I’ve stopped over-explaining myself which often gets mistaken for indifference. These days, I let people think what they want, mostly because their version of me was never accurate anyway. That’s not arrogance; it’s self-preservation. I’d rather be misread than betray myself for the sake of appearing digestible.

***I Still Catch Myself Performing***

The old instincts sneak back. Sometimes I soften my tone unnecessarily or package my words in bubble wrap to keep others comfortable. It’s not fake, it’s conditioning. Yet, now I notice, I pause and I return to myself faster. That’s progress worth respecting.

***Humour Has Become My Buffer***

Instead of shaming myself for every old reflex, I laugh. When the people-pleaser tries to crawl back, I greet her like, “Oh, you again? Adorable.” She doesn’t get the steering wheel anymore. Humour lets me stay compassionate with myself without romanticising the past.

***Becoming Requires Space***

I’m not aiming for some flawless “final form.” I just want to stop abandoning myself. That doesn’t make me superior; it makes me someone finally unwilling to trade authenticity for temporary peace. Of course, some find that threatening. Yet, people who have thrived on your compliance will always call your boundaries “coldness.” Their story isn’t mine to correct.

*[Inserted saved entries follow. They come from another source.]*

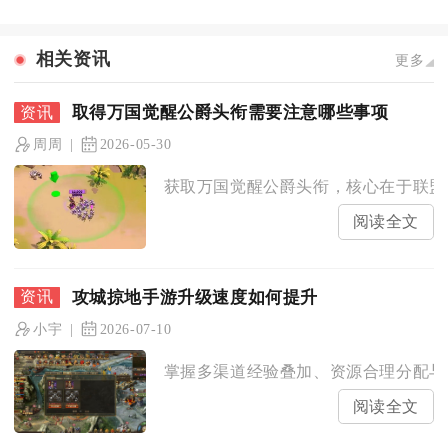
相关资讯
更多
取得万国觉醒公爵头衔需要注意哪些事项
周周
2026-05-30
获取万国觉醒公爵头衔，核心在于联盟贡
阅读全文
攻城掠地手游升级速度如何提升
小宇
2026-07-10
掌握多渠道经验叠加、资源合理分配与国
阅读全文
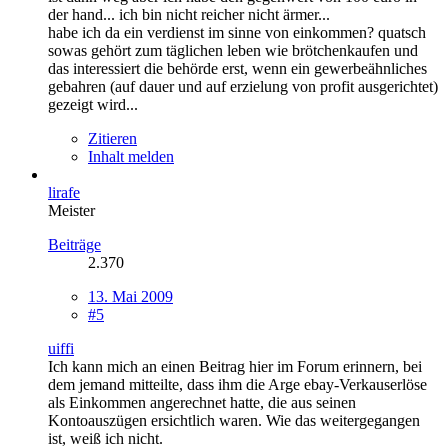
der hand... ich bin nicht reicher nicht ärmer...
habe ich da ein verdienst im sinne von einkommen? quatsch
sowas gehört zum täglichen leben wie brötchenkaufen und
das interessiert die behörde erst, wenn ein gewerbeähnliches
gebahren (auf dauer und auf erzielung von profit ausgerichtet)
gezeigt wird...
Zitieren
Inhalt melden
lirafe
Meister
Beiträge
2.370
13. Mai 2009
#5
uiffi
Ich kann mich an einen Beitrag hier im Forum erinnern, bei
dem jemand mitteilte, dass ihm die Arge ebay-Verkauserlöse
als Einkommen angerechnet hatte, die aus seinen
Kontoauszügen ersichtlich waren. Wie das weitergegangen
ist, weiß ich nicht.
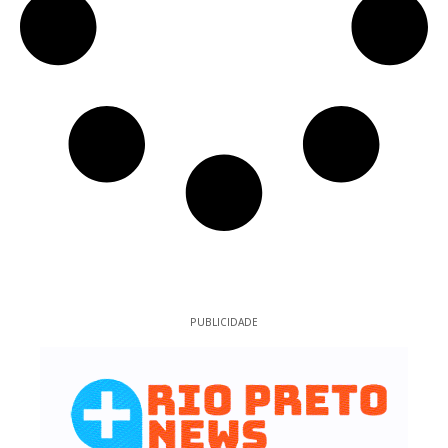
PUBLICIDADE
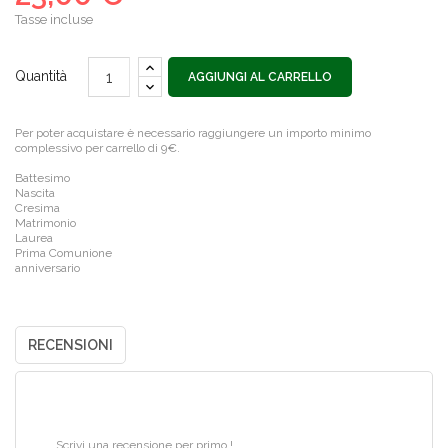
Tasse incluse
Quantità
AGGIUNGI AL CARRELLO
Per poter acquistare è necessario raggiungere un importo minimo
complessivo per carrello di 9€.
Battesimo
Nascita
Cresima
Matrimonio
Laurea
Prima Comunione
anniversario
RECENSIONI
Scrivi una recensione per primo !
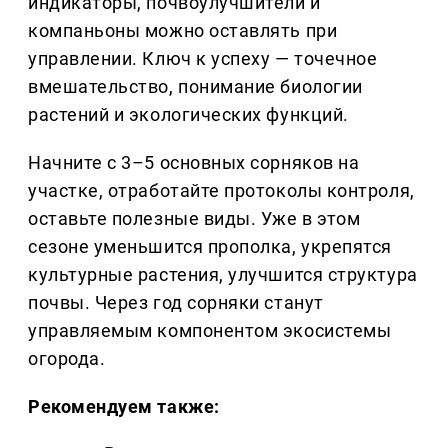
индикаторы, почвоулучшители и
компаньоны можно оставлять при
управлении. Ключ к успеху — точечное
вмешательство, понимание биологии
растений и экологических функций.
Начните с 3–5 основных сорняков на
участке, отработайте протоколы контроля,
оставьте полезные виды. Уже в этом
сезоне уменьшится прополка, укрепятся
культурные растения, улучшится структура
почвы. Через год сорняки станут
управляемым компонентом экосистемы
огорода.
Рекомендуем также:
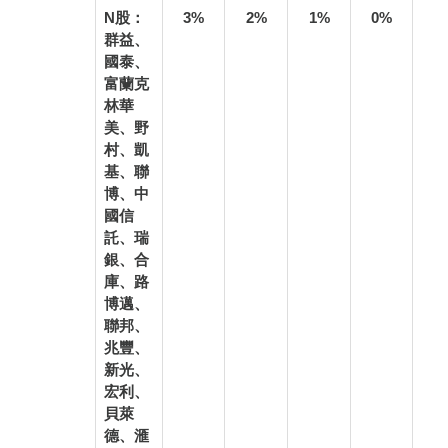
N股：
3%
2%
1%
0%
群益、
國泰、
富蘭克
林華
美、野
村、凱
基、聯
博、中
國信
託、瑞
銀、合
庫、路
博邁、
聯邦、
兆豐、
新光、
宏利、
貝萊
德、滙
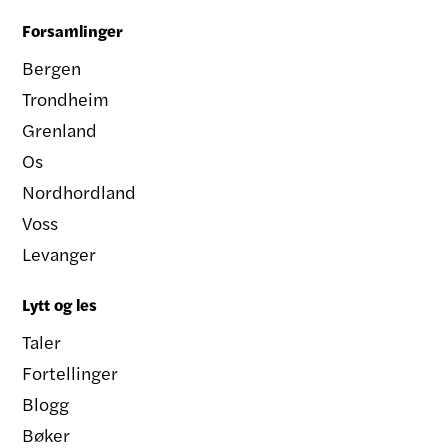
Forsamlinger
Bergen
Trondheim
Grenland
Os
Nordhordland
Voss
Levanger
Lytt og les
Taler
Fortellinger
Blogg
Bøker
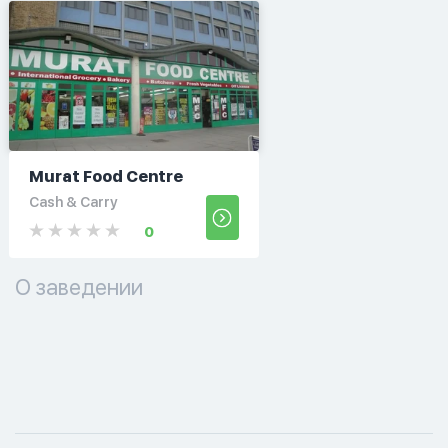
Murat Food Centre
Cash & Carry
0
О заведении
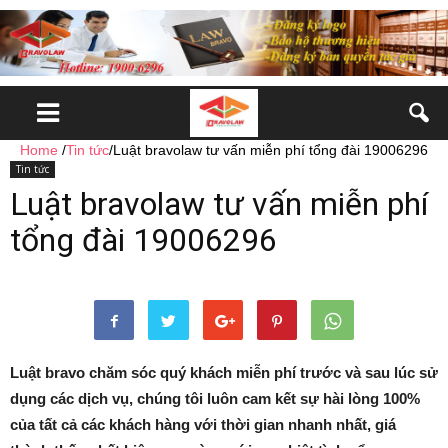
Home
/
Tin tức
/
Luật bravolaw tư vấn miễn phí tổng đài 19006296
Tin tức
Luật bravolaw tư vấn miễn phí
tổng đài 19006296
Luật bravo chăm sóc quý khách miễn phí trước và sau lúc sử
dụng các dịch vụ, chúng tôi luôn cam kết sự hài lòng 100%
của tất cả các khách hàng với thời gian nhanh nhất, giá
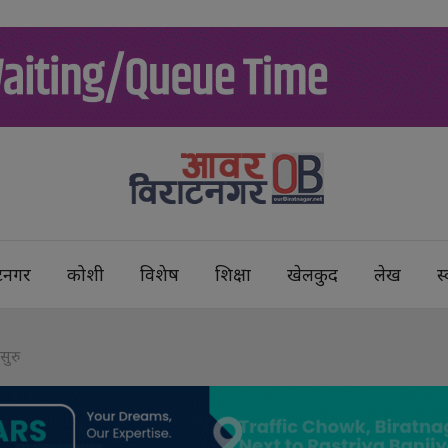
टनगर
कोशी
विशेष
शिक्षा
खेलकुद
लेख
स्
सुरु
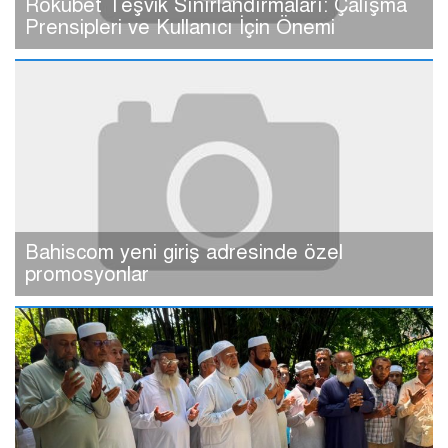
Rokubet Teşvik Sınırlandırmaları: Çalışma
Prensipleri ve Kullanıcı İçin Önemi
Bahiscom yeni giriş adresinde özel
promosyonlar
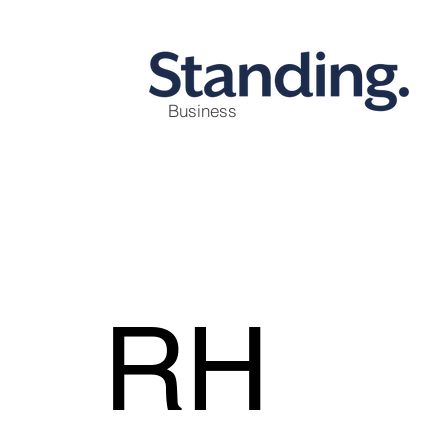
Business
RH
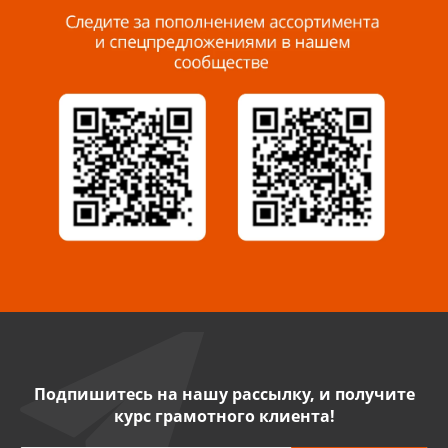
8 927 288 99 58
Миасс, ул. Романенко, 95
8 922 500 30 39
Сызрань, ул. Декабристов, 1А
8 927 009 54 63
Саратов, ул. Танкистов, 37 (БЦ «Дикомп»)
8 927 135 05 64
Камышин, ул. Некрасова, 19 К
8 927 009 47 07
Подпишитесь на нашу рассылку, и получите
курс грамотного клиента!
Нефтекамск, ул. Ленина, 62
8 927 960 61 02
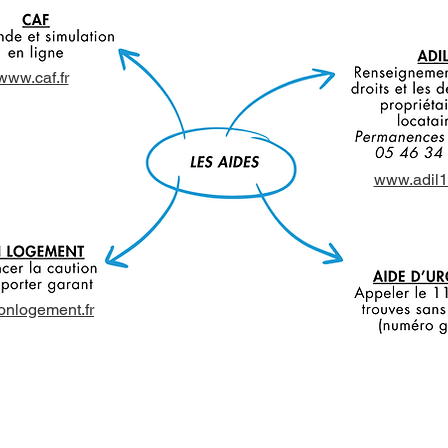
www.caf.fr
www.adil1
onlogement.fr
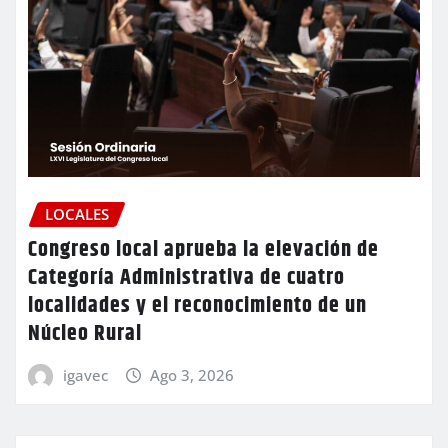
LOCALES
Congreso local aprueba la elevación de
Categoría Administrativa de cuatro
localidades y el reconocimiento de un
Núcleo Rural
igavec
Ago 3, 2026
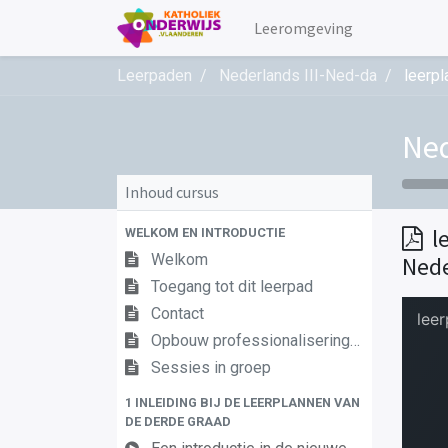
Leeromgeving
Leerpaden
Nederlands III-Ned-da
leerpl
Ned
Inhoud cursus
l
WELKOM EN INTRODUCTIE
Welkom
Nede
Toegang tot dit leerpad
Contact
Opbouw professionaliseringstraject
Sessies in groep
1 INLEIDING BIJ DE LEERPLANNEN VAN
DE DERDE GRAAD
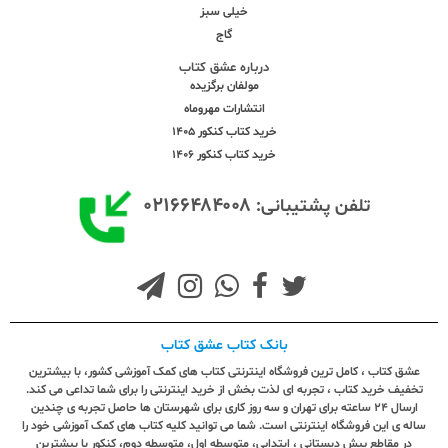
خیلی سبز
گاج
درباره عشق کتاب
مولفان برگزیده
انتشارات مهروماه
خرید کتاب کنکور 1405
خرید کتاب کنکور 1406
۰۲۱۶۶۴۸۴۰۰۸
تلفن پشتیبانی:
بانک کتاب عشق کتاب
عشق کتاب ، کامل ترین فروشگاه اینترنتی کتاب های کمک آموزشی کشور، با بیشترین
تخفیف خرید کتاب ، تجربه ای لذت بخش از خرید اینترنتی را برای شما تداعی می کند.
ارسال ٢٤ ساعته برای تهران و سه روز کاری برای شهرستان ها حاصل تجربه ی چندین
ساله ی این فروشگاه اینترنتی است. شما می توانید کلیه کتاب های کمک آموزشی خود را
در مقاطع پیش دبستانی ، ابتدایی، متوسطه اول، متوسطه دوم، کنکور با بیشترین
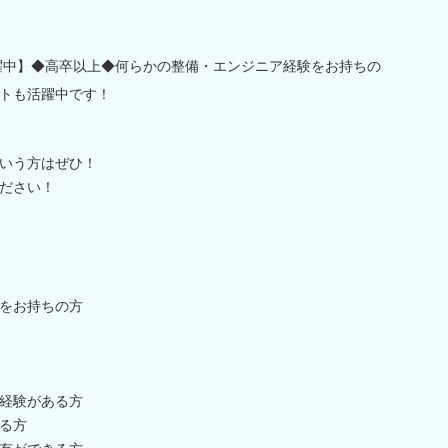
活躍中】◆高卒以上◆何らかの整備・エンジニア経験をお持ちの
トも活躍中です！
いう方はぜひ！
ださい！
をお持ちの方
経験がある方
る方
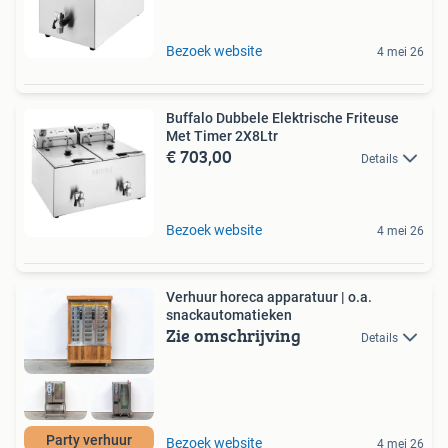
Bezoek website
4 mei 26
Buffalo Dubbele Elektrische Friteuse
Met Timer 2X8Ltr
€ 703,00
Details
Bezoek website
4 mei 26
Verhuur horeca apparatuur | o.a.
snackautomatieken
Zie omschrijving
Details
Party verhuur
Bezoek website
4 mei 26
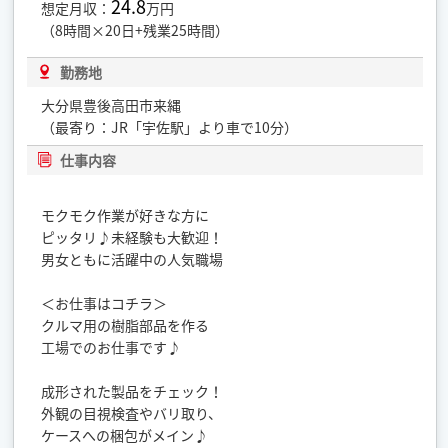
24.8
想定月収：
万円
（8時間×20日+残業25時間）
勤務地
大分県豊後高田市来縄
（最寄り：JR「宇佐駅」より車で10分）
仕事内容
モクモク作業が好きな方に
ピッタリ♪未経験も大歓迎！
男女ともに活躍中の人気職場
＜お仕事はコチラ＞
クルマ用の樹脂部品を作る
工場でのお仕事です♪
成形された製品をチェック！
外観の目視検査やバリ取り、
ケースへの梱包がメイン♪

***If I’m the Villain, Let Me Choose the Costume***

Do I have a superiority complex? Hardly. What I have is a messy, evolving relationship with my own worth after years of being told I was too much, not enough, then too much again. I’m not strutting around believing I’m above others. I’m simply trying not to lose the self I fought to reclaim. If that makes me the villain, I’ll accept the role. This time, though, it’s not for their narrative, it’s for mine. (And yes, the cape stays.)